Monday, June 2, 2014

Preaching for Transformation among Oral Learners

Over the past few years I’ve read a number of works on orality and how people working with non-literates need to take seriously the way that way of thinking impacts spiritual formation.  In a book called Orality Breakouts: Using Heart Language to Transform Hearts, I came across a fascinating study done by Dudley Woodberry.  His book From Seed to Fruit, tells of research conducted among cross-cultural workers.  They found that in a given area, “there was an 82% probability of a church or multiple churches being planted if three fruitful practices were honored
1. at least one person on the team is highly skilled in the local language,
2. the learning preferences of the people group (i.e., oral vs. literate) are incorporated into the team’s strategy; and
3. the work is done in the heart language of the people.” (Orality Breakouts, p. 5)
These three items all call for further exploration, but in this post I would like to look at one specific application of point number two.  What are the implications of the second fruitful practice for preaching?

I remember one specific teacher in college who evaluated all sermons based on how well they followed the following structure: an introduction, three main points, and an invitation.  His students’ sermons were judged on how closely they followed that outline.

But, in my experience of preaching to oral learners here in Mozambique, it has been easy to see the need for a different approach.  Primarily illiterate audiences quickly tune out this kind of didactic preaching, whereas the use of proverbs, stories, and clever turns of phrases are particularly useful.  As an aside, I have found that personification of non-animals (for example, having a tree or mountain speak as part of a story or parable) has been especially interesting to the oral learners we work with.
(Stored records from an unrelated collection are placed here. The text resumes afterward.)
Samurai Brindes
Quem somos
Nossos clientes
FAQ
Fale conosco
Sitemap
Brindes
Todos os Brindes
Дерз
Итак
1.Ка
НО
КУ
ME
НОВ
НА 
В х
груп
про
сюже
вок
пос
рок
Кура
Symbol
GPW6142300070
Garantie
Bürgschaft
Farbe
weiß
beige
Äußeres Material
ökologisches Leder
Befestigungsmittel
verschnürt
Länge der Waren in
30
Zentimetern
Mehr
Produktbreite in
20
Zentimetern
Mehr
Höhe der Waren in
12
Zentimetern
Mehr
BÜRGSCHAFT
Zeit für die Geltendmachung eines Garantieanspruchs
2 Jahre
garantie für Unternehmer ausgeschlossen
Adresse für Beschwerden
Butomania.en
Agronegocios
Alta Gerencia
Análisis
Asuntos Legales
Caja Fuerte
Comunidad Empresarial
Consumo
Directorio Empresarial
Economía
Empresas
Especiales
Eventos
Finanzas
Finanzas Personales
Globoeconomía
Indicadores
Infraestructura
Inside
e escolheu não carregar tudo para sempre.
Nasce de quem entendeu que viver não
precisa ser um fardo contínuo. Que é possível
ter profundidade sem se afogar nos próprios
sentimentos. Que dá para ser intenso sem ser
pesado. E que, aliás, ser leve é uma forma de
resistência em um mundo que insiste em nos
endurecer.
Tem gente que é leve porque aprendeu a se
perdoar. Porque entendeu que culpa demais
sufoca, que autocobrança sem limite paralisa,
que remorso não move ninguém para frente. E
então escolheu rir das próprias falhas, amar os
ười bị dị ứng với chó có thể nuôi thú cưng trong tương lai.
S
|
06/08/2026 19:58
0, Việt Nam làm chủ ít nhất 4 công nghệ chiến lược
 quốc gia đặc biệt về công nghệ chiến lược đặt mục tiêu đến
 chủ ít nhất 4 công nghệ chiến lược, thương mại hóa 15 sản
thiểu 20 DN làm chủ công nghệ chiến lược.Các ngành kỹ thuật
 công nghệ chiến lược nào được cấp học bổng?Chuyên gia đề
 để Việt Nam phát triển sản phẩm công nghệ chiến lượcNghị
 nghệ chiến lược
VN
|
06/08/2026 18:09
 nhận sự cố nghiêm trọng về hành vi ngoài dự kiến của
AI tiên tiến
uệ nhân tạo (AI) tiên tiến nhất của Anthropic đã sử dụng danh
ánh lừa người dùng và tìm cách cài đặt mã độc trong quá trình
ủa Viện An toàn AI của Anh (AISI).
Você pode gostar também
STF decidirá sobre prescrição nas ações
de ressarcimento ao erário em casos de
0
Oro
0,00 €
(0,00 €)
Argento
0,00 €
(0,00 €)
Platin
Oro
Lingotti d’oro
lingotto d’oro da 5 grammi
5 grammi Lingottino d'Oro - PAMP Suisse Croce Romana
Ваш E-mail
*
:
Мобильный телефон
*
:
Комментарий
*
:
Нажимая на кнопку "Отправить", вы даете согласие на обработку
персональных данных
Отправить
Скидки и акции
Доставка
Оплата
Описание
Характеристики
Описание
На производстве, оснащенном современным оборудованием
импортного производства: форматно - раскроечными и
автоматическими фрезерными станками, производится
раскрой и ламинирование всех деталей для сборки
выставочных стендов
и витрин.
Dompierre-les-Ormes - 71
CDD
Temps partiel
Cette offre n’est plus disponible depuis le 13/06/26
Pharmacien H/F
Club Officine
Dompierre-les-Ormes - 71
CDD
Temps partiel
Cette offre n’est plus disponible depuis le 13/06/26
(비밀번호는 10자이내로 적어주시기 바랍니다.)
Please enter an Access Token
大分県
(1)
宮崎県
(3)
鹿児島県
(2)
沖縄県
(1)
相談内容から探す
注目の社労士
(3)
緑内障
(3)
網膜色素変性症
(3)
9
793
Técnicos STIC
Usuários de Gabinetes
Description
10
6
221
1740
So, instead of structuring one’s preaching along the lines of three points and a poem, I would suggest that any preacher who wants to effectively address oral learners should have only one main point.  That’s right – hone in on one key point.  But, be sure to flesh out the implications of that one idea or text in three main aspects of the hearer’s lives:
Head – Transformational preaching gives oral learners a new way of understanding the world.  This new way of thinking is essential as it addresses orthodoxy (correct belief).
Heart – Transformational preaching among oral learners uses stories and parables to harness emotion.  Orthopathy (correct passions and desires) is the fuel that gives energy to lead a transformed life.

Hands – Transformational preaching for oral learners will address the intended impact of this teaching in practical everyday ways.  How does this sermon’s one point affect the lives of the men, women and children in the audience?  Transformed followers of Jesus live lives marked by orthopraxy (correct practices).
If the goal of preaching is transformation, then we must have a holistic approach and intentionally address the hearer’s head, heart and hands. In my mind, preaching in this way is like using three different levers to lift up all sides of a person’s life.  In neglecting any one of these three areas, we lose power for assisting oral learners up into the transformed life.

Additionally, as we consider carefully the problem of reproducibility, I think this simple (hopefully not simplistic!) approach to preaching is one that can be passed on to our Mozambican friends as they learn good habits in their own preaching and teaching for calling one another to lives for the glory of God.

May God bless his servants working among primarily oral learners to preach in ways that are truly transformational.